Corey Seager mashed his way into MLB history.
The Texas Rangers shortstop became the second position player ever to win World Series MVP on Wednesday, as he helped the Rangers finish off the Arizona Diamondbacks with a 2-for-4 performance that included the single to break up ace Zac Gallen's no-hitter and score what was eventually the winning run in Texas' 5-0 victory.
Seager joins "Mr. October" Reggie Jackson, in the club of two. The only other players to win World Series MVP multiple times are pitchers Sandy Koufax and Bob Gibson. Seager and Jackson are also the only ones to do so with multiple teams: Seager received his first trophy in 2020 with the Los Angeles Dodgers, while Jackson won it in 1973 with the Oakland Athletics and 1977 with the New York Yankees.
There really wasn't any other choice for the honor on the Rangers' roster, at least not after ALCS MVP Adolis García was knocked out for the series due to an oblique injury suffered in Game 3. In the five games, Seager went 6-for-21 with three homers, five runs and six RBI.
Seager's biggest hit came in Game 1, the most dramatic night of the series. With the Rangers down 5-3 in the top of the ninth, Seager faced D-backs closer Paul Sewald with a runner on base and one out. To that point, Sewald had not allowed a run in the postseason, and he had allowed only four baserunners total in eight appearances.
Seager hit the ball 416 feet.
Seager scored runs in all four of the Rangers' wins this series without committing an error at shortstop. He finished the postseason hitting .318 with a 1.133 OPS, an uncanny imitation of his run in 2020 that ended with his first World Series MVP.
The Rangers signed Corey Seager for exactly this
Less than two years ago, the Rangers signed Seager to a 10-year, $325 million contract, the largest deal in franchise history and one of the 10 largest in MLB history by total value.
The deal rewarded Seager for a standout career with the Dodgers but was also seen as a downgrade in franchise situation. At the time, the Rangers were coming off a 60-102 season and hadn't reached the playoffs since 2016, a span of time in which the Dodgers won 100 games or reached the World Series in every season.
Seager was joined by other big signings such as Marcus Semien and Jon Gray, but initially, all that seemed to do was turn the Rangers from a last-place club into a fourth-place club (they won 68 games in 2022).

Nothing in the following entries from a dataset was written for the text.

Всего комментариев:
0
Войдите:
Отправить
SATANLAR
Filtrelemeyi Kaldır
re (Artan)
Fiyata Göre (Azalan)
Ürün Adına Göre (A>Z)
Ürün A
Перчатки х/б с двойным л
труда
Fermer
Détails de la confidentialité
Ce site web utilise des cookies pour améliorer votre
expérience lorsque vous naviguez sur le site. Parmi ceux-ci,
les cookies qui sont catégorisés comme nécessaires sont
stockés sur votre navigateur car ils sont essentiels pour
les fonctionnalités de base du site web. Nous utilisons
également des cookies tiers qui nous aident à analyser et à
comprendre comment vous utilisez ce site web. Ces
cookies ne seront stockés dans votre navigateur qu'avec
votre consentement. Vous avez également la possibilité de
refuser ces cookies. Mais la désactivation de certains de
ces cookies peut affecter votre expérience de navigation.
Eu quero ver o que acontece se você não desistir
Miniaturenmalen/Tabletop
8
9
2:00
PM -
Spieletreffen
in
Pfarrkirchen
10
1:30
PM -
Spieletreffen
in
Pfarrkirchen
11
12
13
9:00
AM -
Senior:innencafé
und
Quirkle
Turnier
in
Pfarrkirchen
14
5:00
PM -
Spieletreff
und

This season was the transformative one. With a new manager in Bruce Bochy, rising young players such as García, Josh Jung and Jonah Heim and even more free-agent signings with Nathan Eovaldi, Andrey Heaney and Jacob deGrom, the Rangers jumped to 90 wins.

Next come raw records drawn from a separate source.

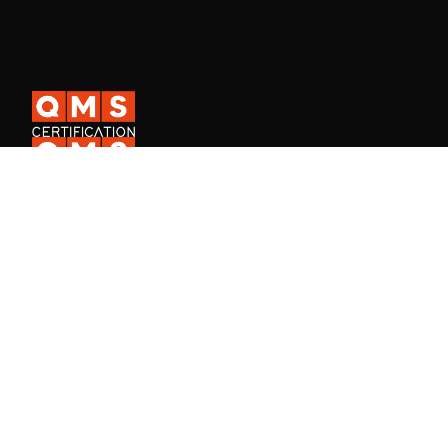
A QMS Certification é uma certificadora ISO internacional presente
em mais de 30 países, e a QMS Academy, especializada na
formação de profissionais em Sistemas de Gestão.
Fale Conosco
Consulta de certificado de empresa
Consulta de certificado de aluno
Trabalhe na QMS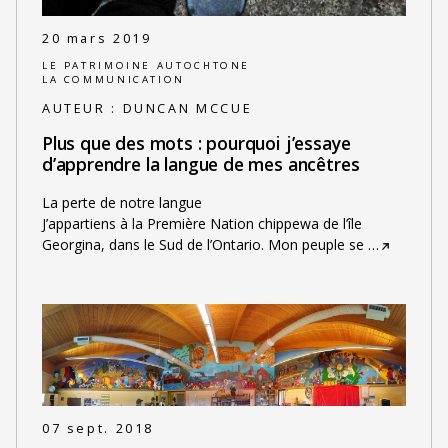
20 mars 2019
LE PATRIMOINE AUTOCHTONE
LA COMMUNICATION
AUTEUR :
DUNCAN MCCUE
Plus que des mots : pourquoi j’essaye
d’apprendre la langue de mes ancêtres
La perte de notre langue
J’appartiens à la Première Nation chippewa de l’île
Georgina, dans le Sud de l’Ontario. Mon peuple se
…
07 sept. 2018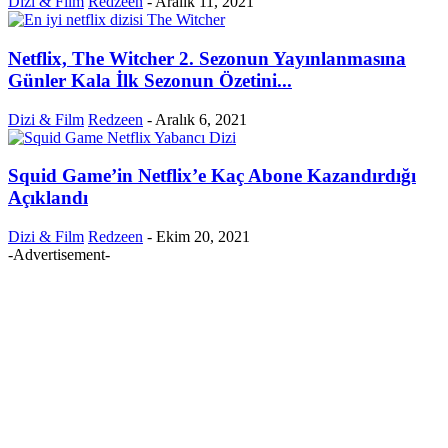
Dizi & Film
Redzeen
-
Aralık 11, 2021
Netflix, The Witcher 2. Sezonun Yayınlanmasına
Günler Kala İlk Sezonun Özetini...
Dizi & Film
Redzeen
-
Aralık 6, 2021
Squid Game’in Netflix’e Kaç Abone Kazandırdığı
Açıklandı
Dizi & Film
Redzeen
-
Ekim 20, 2021
-Advertisement-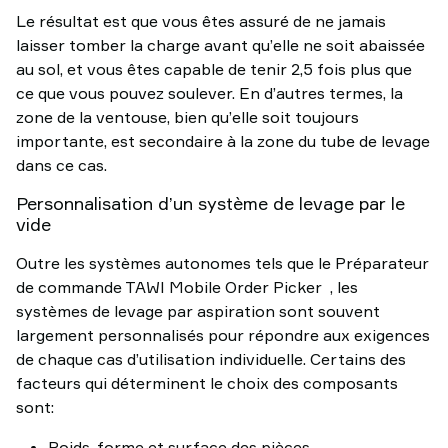
Le résultat est que vous êtes assuré de ne jamais
laisser tomber la charge avant qu’elle ne soit abaissée
au sol, et vous êtes capable de tenir 2,5 fois plus que
ce que vous pouvez soulever. En d’autres termes, la
zone de la ventouse, bien qu’elle soit toujours
importante, est secondaire à la zone du tube de levage
dans ce cas.
Personnalisation d’un système de levage par le
vide
Outre les systèmes autonomes tels que le Préparateur
de commande TAWI Mobile Order Picker , les
systèmes de levage par aspiration sont souvent
largement personnalisés pour répondre aux exigences
de chaque cas d’utilisation individuelle. Certains des
facteurs qui déterminent le choix des composants
sont:
Poids, forme et surface des pièces.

Seager might not have singlehandedly transformed the Rangers into World Series champions, but the club signed him when they could, well before they expected to make the jump, and the organization was rewarded with one of the most clutch hitters in baseball. It's a lesson many other teams could learn from and one that is already set to go down as one of the best moves in franchise history.